Introduction to SN2 Reaction

• SN2 Reaction: Stands for "Substitution Nucleophilic Bimolecular".
• Key Players:
  • Nucleophile: Hydroxide ion (OH⁻) with a negative charge.
  • Substrate: Alkyl halide.
  • Leaving Group: Usually a halide like bromide.
  • Example Reaction: Hydroxide ion attacks methyl group, expels bromine, forming methanol.
  • Transition State: Partial bonds between carbon, nucleophile (oxygen), and leaving group (bromine).

Reaction Mechanism

• Nucleophilic Attack: Nucleophile approaches from the back, avoids repulsion from bromine's partial negative charge.
• Product Formation: Methanol and bromide ion.
• Second Order Reaction: Rate depends on both nucleophile and substrate concentrations.

Factors Affecting SN2 Reactions

Solvent Effects

• Polar Aprotic Solvents: Enhance SN2 reactions, no OH or NH bonds (e.g., acetone, DMSO).

Reactivity of Alkyl Halides

• Order of Reactivity: Primary > Secondary > Tertiary.
• Steric Hindrance: Bulkier groups reduce reactivity.
• Example: Tertiary alkyl halides are too hindered for SN2, react slowly.

Nucleophile Strength

• Strong Nucleophiles: Anions like OH⁻, methoxide.
• Comparison: Hydroxide is stronger nucleophile than water.
• Periodic Trends:
  • In protic solvents: Iodide > Bromide > Chloride > Fluoride.
  • In aprotic solvents: Fluoride > Chloride > Bromide > Iodide.

SN2 Reaction Examples

Example 1

• Reaction: Butyl bromide with sodium methoxide.
• Product: Ether formation.

Example 2

• Reaction: 2-Bromo-butane with potassium iodide in acetone.
• Product: Inversion of configuration at chiral center (R to S).

Example 3

• Reaction: 1-Bromo-3,3-methyl-cyclohexane with sodium cyanide in DMSO.
• Product: Cyanide in equatorial position, inversion from axial bromine.
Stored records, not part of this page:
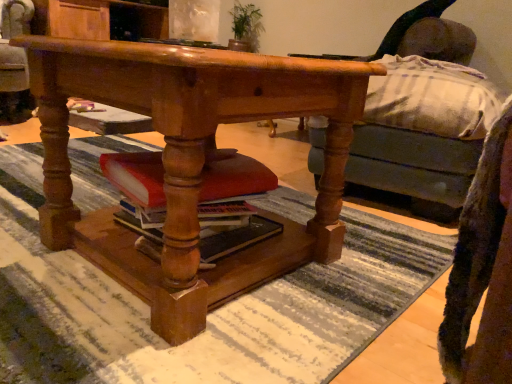 Question: Which is correct: wooden swivel chair at center is inside wooden desk at center, or outside of it?

Choices:
 (A) inside
 (B) outside

Answer: (B)

Question: Is wooden swivel chair at center to the left or to the right of wooden desk at center in the image?

Choices:
 (A) right
 (B) left

Answer: (B)

Question: Which object is positioned closest to the wooden swivel chair at center?

Choices:
 (A) matte red book at center
 (B) green leafy plant at upper center
 (C) wooden desk at center

Answer: (B)

Question: Estimate the real-world distances between objects in this image. Which object is closer to the wooden swivel chair at center?

Choices:
 (A) wooden desk at center
 (B) green leafy plant at upper center
 (C) matte red book at center

Answer: (B) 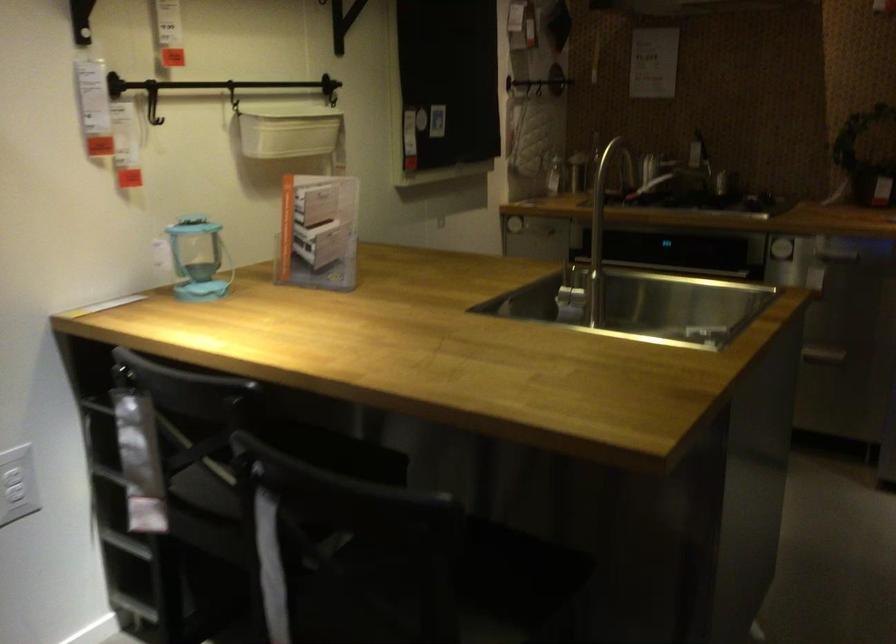 What are the coordinates of `metal faucet handle` in the screenshot? It's located at (580, 295). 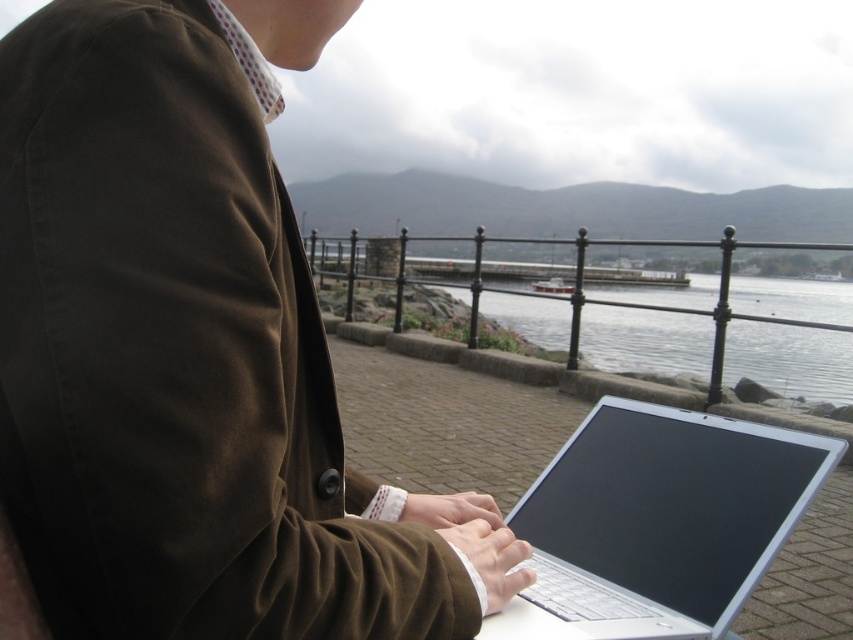 Which is below, brown cotton jacket at center or silver metallic laptop at center?

silver metallic laptop at center

At what (x,y) coordinates should I click in order to perform the action: click on brown cotton jacket at center. Please return your answer as a coordinate pair (x, y). Image resolution: width=853 pixels, height=640 pixels. Looking at the image, I should click on (192, 352).

The width and height of the screenshot is (853, 640). What are the coordinates of `brown cotton jacket at center` in the screenshot? It's located at point(192,352).

Does silver metallic laptop at center appear over clear water at center?

Correct, silver metallic laptop at center is located above clear water at center.

Which of these two, silver metallic laptop at center or clear water at center, stands shorter?

Standing shorter between the two is silver metallic laptop at center.

This screenshot has width=853, height=640. What are the coordinates of `silver metallic laptop at center` in the screenshot? It's located at (657, 524).

In the scene shown: Does brown cotton jacket at center come in front of clear water at center?

Yes, brown cotton jacket at center is closer to the viewer.

Image resolution: width=853 pixels, height=640 pixels. Identify the location of brown cotton jacket at center. (192, 352).

Which is behind, point (114, 472) or point (567, 324)?

Point (567, 324)

The width and height of the screenshot is (853, 640). Identify the location of brown cotton jacket at center. (192, 352). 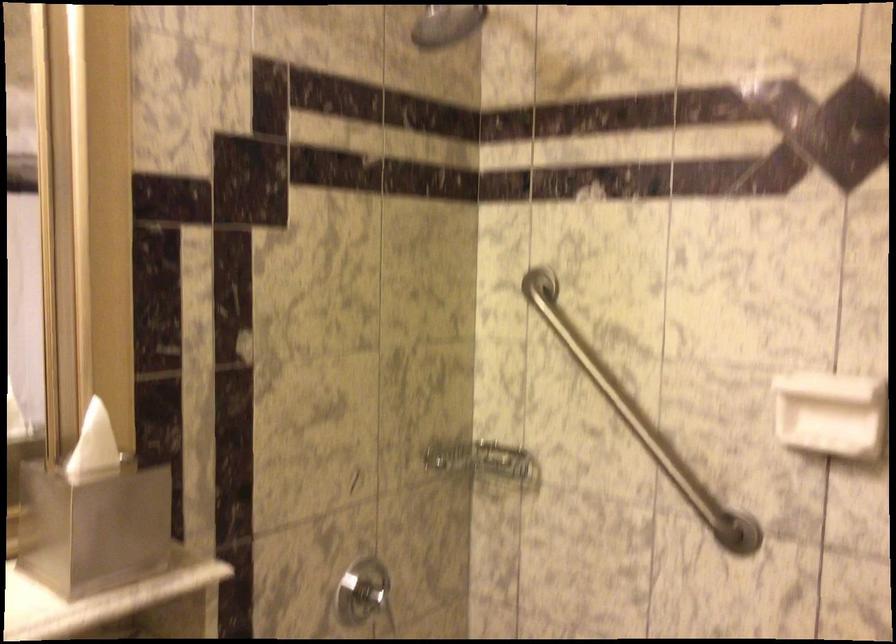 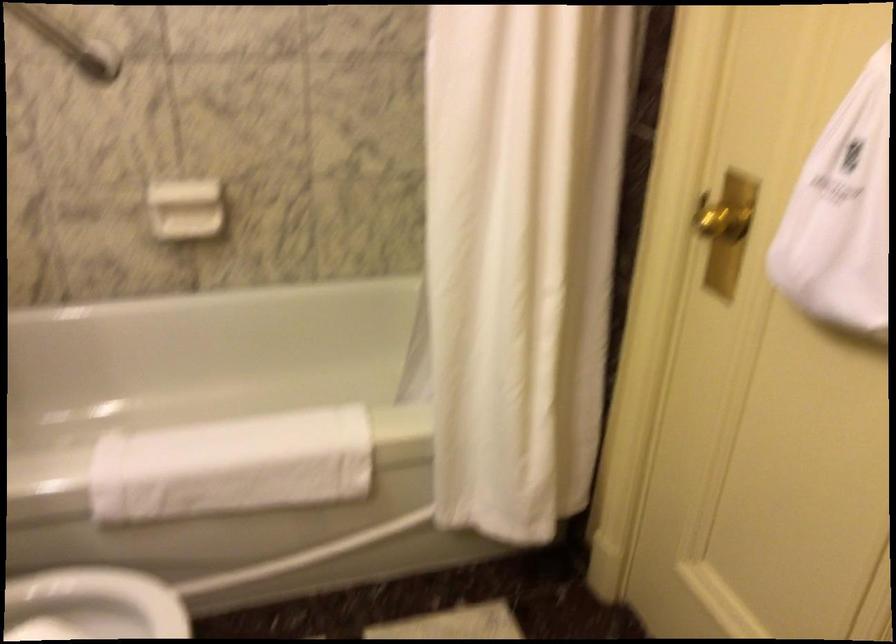 Find the pixel in the second image that matches pixel 719 512 in the first image.

(69, 42) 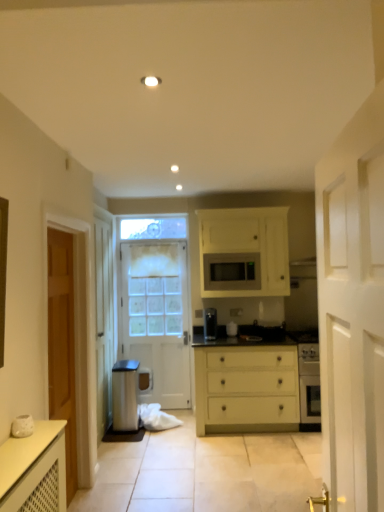 The width and height of the screenshot is (384, 512). Identify the location of vacant area that is in front of matte yellow chest of drawers at center. (234, 458). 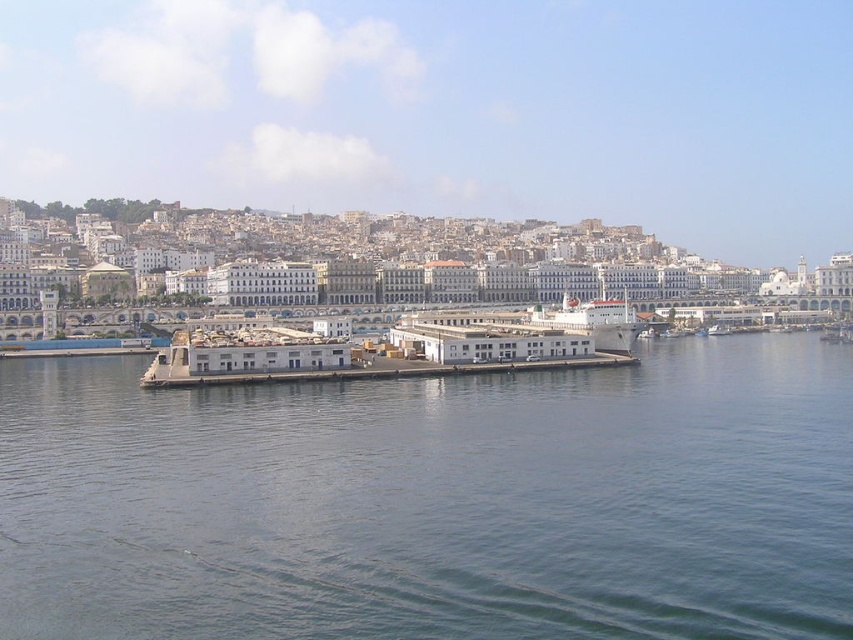 Is gray concrete dock at center taller than white matte dock at center?

Correct, gray concrete dock at center is much taller as white matte dock at center.

Between gray concrete dock at center and white matte dock at center, which one has more height?

Standing taller between the two is gray concrete dock at center.

This screenshot has height=640, width=853. What do you see at coordinates (434, 500) in the screenshot? I see `gray concrete dock at center` at bounding box center [434, 500].

The image size is (853, 640). Identify the location of gray concrete dock at center. (434, 500). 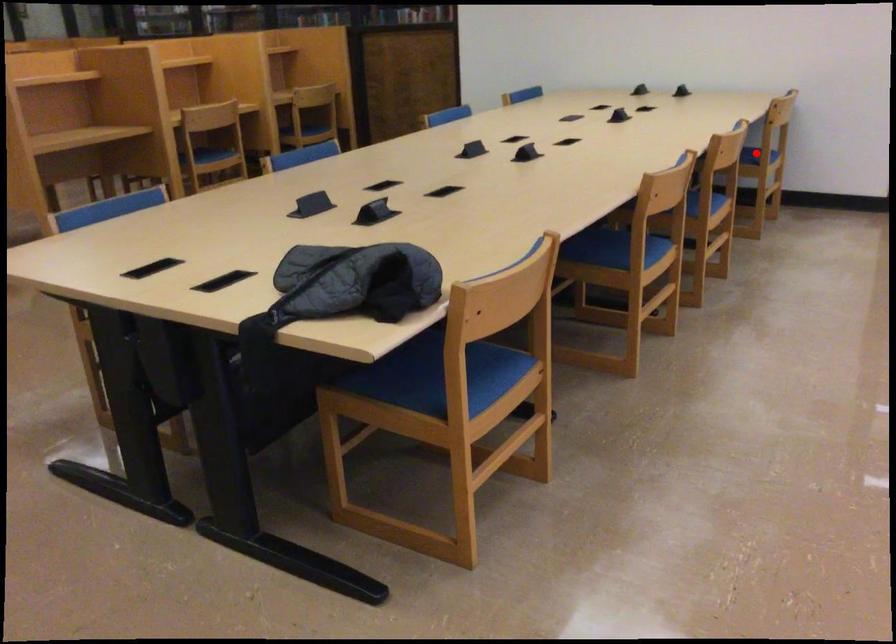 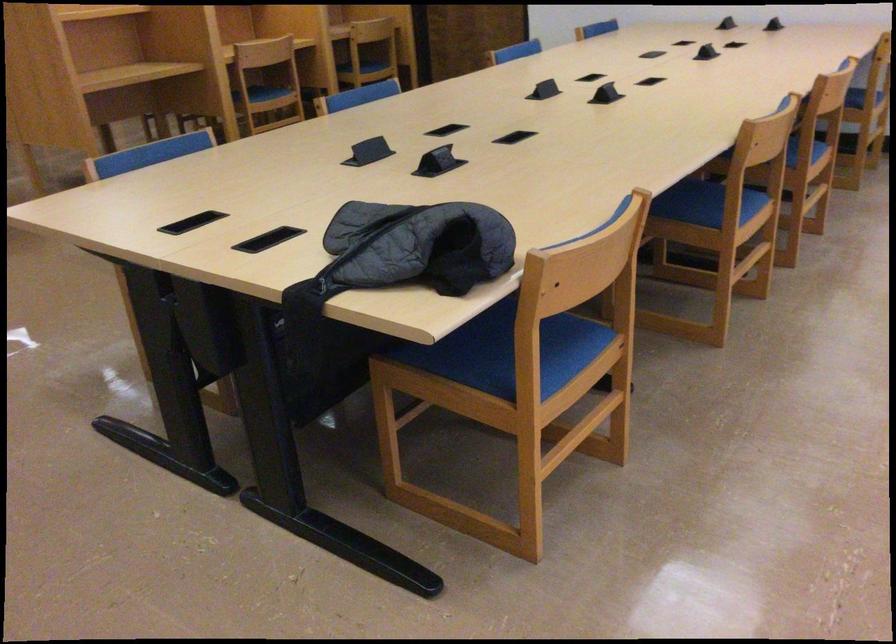 Question: I am providing you with two images of the same scene from different viewpoints. A red point is shown in image1. For the corresponding object point in image2, is it positioned nearer or farther from the camera?

Choices:
 (A) Nearer
 (B) Farther

Answer: (A) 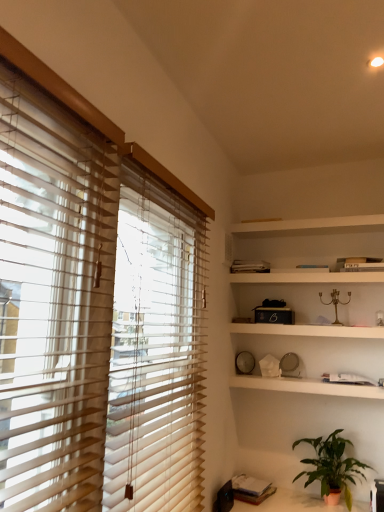 The width and height of the screenshot is (384, 512). Identify the location of white matte shelf at center, the third shelf when ordered from top to bottom. (308, 330).

The image size is (384, 512). What do you see at coordinates (289, 503) in the screenshot?
I see `matte black table at lower right` at bounding box center [289, 503].

At what (x,y) coordinates should I click in order to perform the action: click on white wooden shelf at upper center, positioned as the 1th shelf in top-to-bottom order. Please return your answer as a coordinate pair (x, y). Image resolution: width=384 pixels, height=512 pixels. Looking at the image, I should click on (307, 224).

This screenshot has height=512, width=384. Describe the element at coordinates (332, 465) in the screenshot. I see `green matte plant at lower right` at that location.

This screenshot has width=384, height=512. Identify the location of beige wood blinds at left. (53, 300).

How far apart are beige wood blinds at left and white matte bookshelf at upper center, acting as the 3th shelf starting from the bottom?

The distance of beige wood blinds at left from white matte bookshelf at upper center, acting as the 3th shelf starting from the bottom, is 1.92 meters.

Which is behind, beige wood blinds at left or white matte bookshelf at upper center, which is counted as the 2th shelf, starting from the top?

white matte bookshelf at upper center, which is counted as the 2th shelf, starting from the top.

Which is more to the left, beige wood blinds at left or white matte bookshelf at upper center, acting as the 3th shelf starting from the bottom?

beige wood blinds at left.

Based on the photo, which of these two, matte black book at lower right, which is the 1th book from front to back, or white matte shelf at center, the third shelf when ordered from top to bottom, is smaller?

Smaller between the two is matte black book at lower right, which is the 1th book from front to back.

Is matte black book at lower right, which is the first book in bottom-to-top order, looking in the opposite direction of white matte shelf at center, the 2th shelf positioned from the bottom?

No, matte black book at lower right, which is the first book in bottom-to-top order, is not facing away from white matte shelf at center, the 2th shelf positioned from the bottom.

How many degrees apart are the facing directions of matte black book at lower right, positioned as the second book in back-to-front order, and white matte shelf at center, the third shelf when ordered from top to bottom?

There is a 10.8-degree angle between the facing directions of matte black book at lower right, positioned as the second book in back-to-front order, and white matte shelf at center, the third shelf when ordered from top to bottom.

Does point (270, 492) lie in front of point (321, 334)?

That is True.

Considering the relative sizes of matte black table at lower right and green matte plant at lower right in the image provided, is matte black table at lower right thinner than green matte plant at lower right?

No, matte black table at lower right is not thinner than green matte plant at lower right.

How many degrees apart are the facing directions of matte black table at lower right and green matte plant at lower right?

The angle between the facing direction of matte black table at lower right and the facing direction of green matte plant at lower right is 0.602 degrees.

Looking at this image, does matte black table at lower right appear on the right side of green matte plant at lower right?

Incorrect, matte black table at lower right is not on the right side of green matte plant at lower right.

Would you say matte black table at lower right is a long distance from green matte plant at lower right?

matte black table at lower right is actually quite close to green matte plant at lower right.

From the image's perspective, is white wooden shelf at upper center, marked as the fourth shelf in a bottom-to-top arrangement, positioned above or below white matte clock at center, which is the 1th shelf from bottom to top?

white wooden shelf at upper center, marked as the fourth shelf in a bottom-to-top arrangement, is situated higher than white matte clock at center, which is the 1th shelf from bottom to top, in the image.

Considering the sizes of objects white wooden shelf at upper center, marked as the fourth shelf in a bottom-to-top arrangement, and white matte clock at center, the 4th shelf viewed from the top, in the image provided, who is bigger, white wooden shelf at upper center, marked as the fourth shelf in a bottom-to-top arrangement, or white matte clock at center, the 4th shelf viewed from the top,?

white matte clock at center, the 4th shelf viewed from the top, is bigger.

From the image's perspective, which shelf is the 3rd one above the white matte clock at center, which is the 1th shelf from bottom to top? Please provide its 2D coordinates.

[(307, 224)]

Is white matte clock at center, which is the 1th shelf from bottom to top, inside white wooden shelf at upper center, marked as the fourth shelf in a bottom-to-top arrangement?

Actually, white matte clock at center, which is the 1th shelf from bottom to top, is outside white wooden shelf at upper center, marked as the fourth shelf in a bottom-to-top arrangement.

From a real-world perspective, is white matte bookshelf at upper center, acting as the 3th shelf starting from the bottom, physically above beige wood blinds at left?

Yes, from a real-world perspective, white matte bookshelf at upper center, acting as the 3th shelf starting from the bottom, is over beige wood blinds at left

Is white matte bookshelf at upper center, which is counted as the 2th shelf, starting from the top, outside of beige wood blinds at left?

Yes, white matte bookshelf at upper center, which is counted as the 2th shelf, starting from the top, is located beyond the bounds of beige wood blinds at left.

Who is smaller, white matte bookshelf at upper center, acting as the 3th shelf starting from the bottom, or beige wood blinds at left?

Smaller between the two is white matte bookshelf at upper center, acting as the 3th shelf starting from the bottom.

Is matte black book at lower right, which is the first book in bottom-to-top order, positioned with its back to white matte book at upper center, acting as the 1th book starting from the top?

No, matte black book at lower right, which is the first book in bottom-to-top order,'s orientation is not away from white matte book at upper center, acting as the 1th book starting from the top.

Could you measure the distance between matte black book at lower right, which is the 1th book from front to back, and white matte book at upper center, acting as the 1th book starting from the top?

matte black book at lower right, which is the 1th book from front to back, and white matte book at upper center, acting as the 1th book starting from the top, are 4.82 feet apart from each other.

Considering the relative positions of matte black book at lower right, which is the first book in bottom-to-top order, and white matte book at upper center, the second book positioned from the front, in the image provided, is matte black book at lower right, which is the first book in bottom-to-top order, to the left or to the right of white matte book at upper center, the second book positioned from the front,?

In the image, matte black book at lower right, which is the first book in bottom-to-top order, appears on the left side of white matte book at upper center, the second book positioned from the front.

Is matte black book at lower right, which ranks as the second book in top-to-bottom order, taller than white matte book at upper center, the 2th book from the bottom?

Incorrect, the height of matte black book at lower right, which ranks as the second book in top-to-bottom order, is not larger of that of white matte book at upper center, the 2th book from the bottom.

From a real-world perspective, count 1st books downward from the white wooden shelf at upper center, positioned as the 1th shelf in top-to-bottom order, and point to it. Please provide its 2D coordinates.

[(250, 266)]

From a real-world perspective, between white matte book at upper center, the second book positioned from the front, and white wooden shelf at upper center, positioned as the 1th shelf in top-to-bottom order, who is vertically lower?

white matte book at upper center, the second book positioned from the front, is physically lower.

Considering the positions of objects white matte book at upper center, acting as the 1th book starting from the top, and white wooden shelf at upper center, positioned as the 1th shelf in top-to-bottom order, in the image provided, who is more to the right, white matte book at upper center, acting as the 1th book starting from the top, or white wooden shelf at upper center, positioned as the 1th shelf in top-to-bottom order,?

From the viewer's perspective, white wooden shelf at upper center, positioned as the 1th shelf in top-to-bottom order, appears more on the right side.

Is point (243, 272) positioned behind point (364, 226)?

No, it is in front of (364, 226).

Identify the location of shelf that is the 3rd object to the right of the beige wood blinds at left, starting at the anchor. (307, 277).

Find the location of a particular element. The height and width of the screenshot is (512, 384). the 1st book behind the white matte shelf at center, the third shelf when ordered from top to bottom, starting your count from the anchor is located at coordinates (251, 489).

Considering their positions, is matte black table at lower right positioned closer to white matte clock at center, which is the 1th shelf from bottom to top, than white matte book at upper center, acting as the 1th book starting from the top?

Based on the image, matte black table at lower right appears to be nearer to white matte clock at center, which is the 1th shelf from bottom to top.

Estimate the real-world distances between objects in this image. Which object is closer to white matte clock at center, the 4th shelf viewed from the top, matte black book at lower right, which ranks as the second book in top-to-bottom order, or green matte plant at lower right?

green matte plant at lower right lies closer to white matte clock at center, the 4th shelf viewed from the top, than the other object.

Considering their positions, is white matte bookshelf at upper center, which is counted as the 2th shelf, starting from the top, positioned further to white matte shelf at center, the 2th shelf positioned from the bottom, than white wooden shelf at upper center, marked as the fourth shelf in a bottom-to-top arrangement?

white wooden shelf at upper center, marked as the fourth shelf in a bottom-to-top arrangement.

From the picture: Looking at the image, which one is located further to matte black table at lower right, white matte shelf at center, the third shelf when ordered from top to bottom, or matte black book at lower right, which is the 1th book from front to back?

white matte shelf at center, the third shelf when ordered from top to bottom, lies further to matte black table at lower right than the other object.

When comparing their distances from green matte plant at lower right, does white matte book at upper center, acting as the 1th book starting from the top, or matte black book at lower right, which is the first book in bottom-to-top order, seem further?

white matte book at upper center, acting as the 1th book starting from the top, lies further to green matte plant at lower right than the other object.

Estimate the real-world distances between objects in this image. Which object is further from matte black table at lower right, white wooden shelf at upper center, marked as the fourth shelf in a bottom-to-top arrangement, or matte black book at lower right, which is the first book in bottom-to-top order?

The object further to matte black table at lower right is white wooden shelf at upper center, marked as the fourth shelf in a bottom-to-top arrangement.

Looking at this image, considering their positions, is white matte clock at center, which is the 1th shelf from bottom to top, positioned closer to green matte plant at lower right than white wooden shelf at upper center, positioned as the 1th shelf in top-to-bottom order?

white matte clock at center, which is the 1th shelf from bottom to top.

Based on their spatial positions, is matte black table at lower right or white matte bookshelf at upper center, acting as the 3th shelf starting from the bottom, closer to white wooden shelf at upper center, marked as the fourth shelf in a bottom-to-top arrangement?

white matte bookshelf at upper center, acting as the 3th shelf starting from the bottom, is closer to white wooden shelf at upper center, marked as the fourth shelf in a bottom-to-top arrangement.

I want to click on houseplant between beige wood blinds at left and white wooden shelf at upper center, marked as the fourth shelf in a bottom-to-top arrangement, along the z-axis, so click(332, 465).

Image resolution: width=384 pixels, height=512 pixels. I want to click on book between white wooden shelf at upper center, positioned as the 1th shelf in top-to-bottom order, and green matte plant at lower right in the up-down direction, so click(x=250, y=266).

The image size is (384, 512). In order to click on houseplant that lies between white matte clock at center, which is the 1th shelf from bottom to top, and matte black book at lower right, positioned as the second book in back-to-front order, from top to bottom in this screenshot , I will do `click(332, 465)`.

Find the location of a particular element. This screenshot has width=384, height=512. table located between beige wood blinds at left and white matte book at upper center, the 2th book from the bottom, in the depth direction is located at coordinates (x=289, y=503). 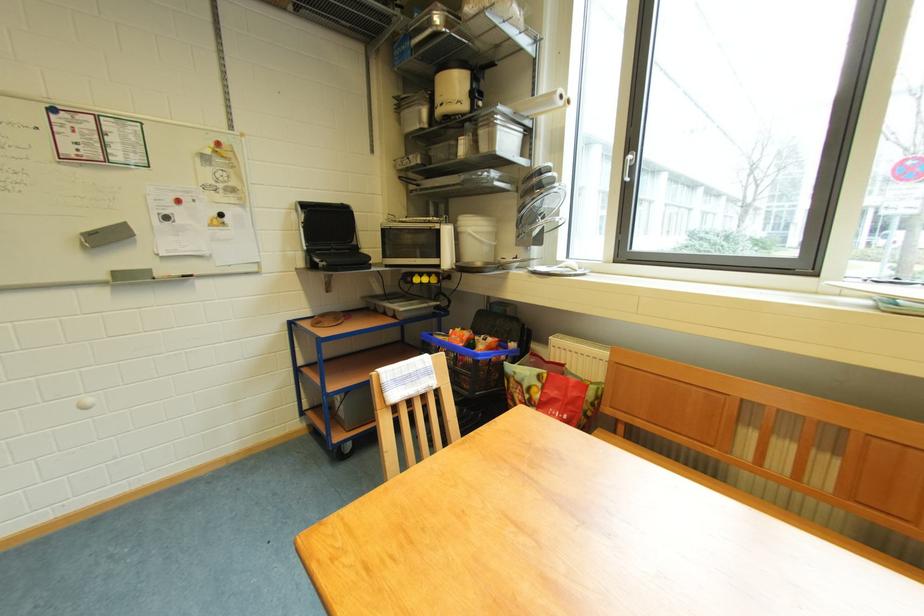 Find the location of a particular element. This screenshot has width=924, height=616. oven door handle is located at coordinates coord(411,228). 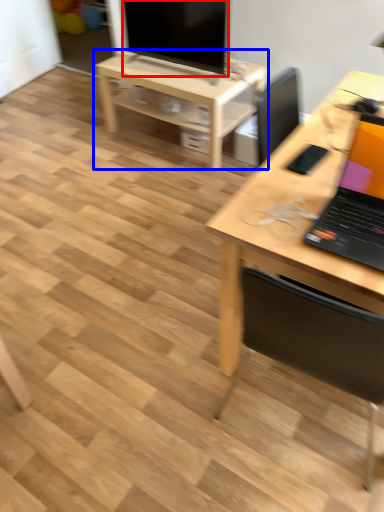 Question: Among these objects, which one is farthest to the camera, television (highlighted by a red box) or table (highlighted by a blue box)?

Choices:
 (A) television
 (B) table

Answer: (B)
Energy and Reaction Diagram

• Single Transition State.
• Activation Energy: Difference between reactants and transition state.

Comparison of Alkyl Halides

• Most Reactive: Primary alkyl halides.
• Least Reactive: Tertiary alkyl halides.
• Special Cases: Aryl and vinyl halides are less reactive due to pi electron interference.

Practical Tips

• Nucleophilic Substitution Preference: Favor less sterically hindered substrates.
• Choose Solvent Wisely: Aprotic solvents for SN2, protic for SN1.

Example Problem

• Reactants: 1-Bromobutane with hydroxide vs. water.
• Conclusion: Hydroxide reaction proceeds faster due to stronger nucleophile.

Summary

• SN2 Mechanism: Concerted, single-step reaction with simultaneous bond-forming and bond-breaking.
• Nucleophile and Substrate Concentrations: Crucial for reaction rate, overall second-order kinetics.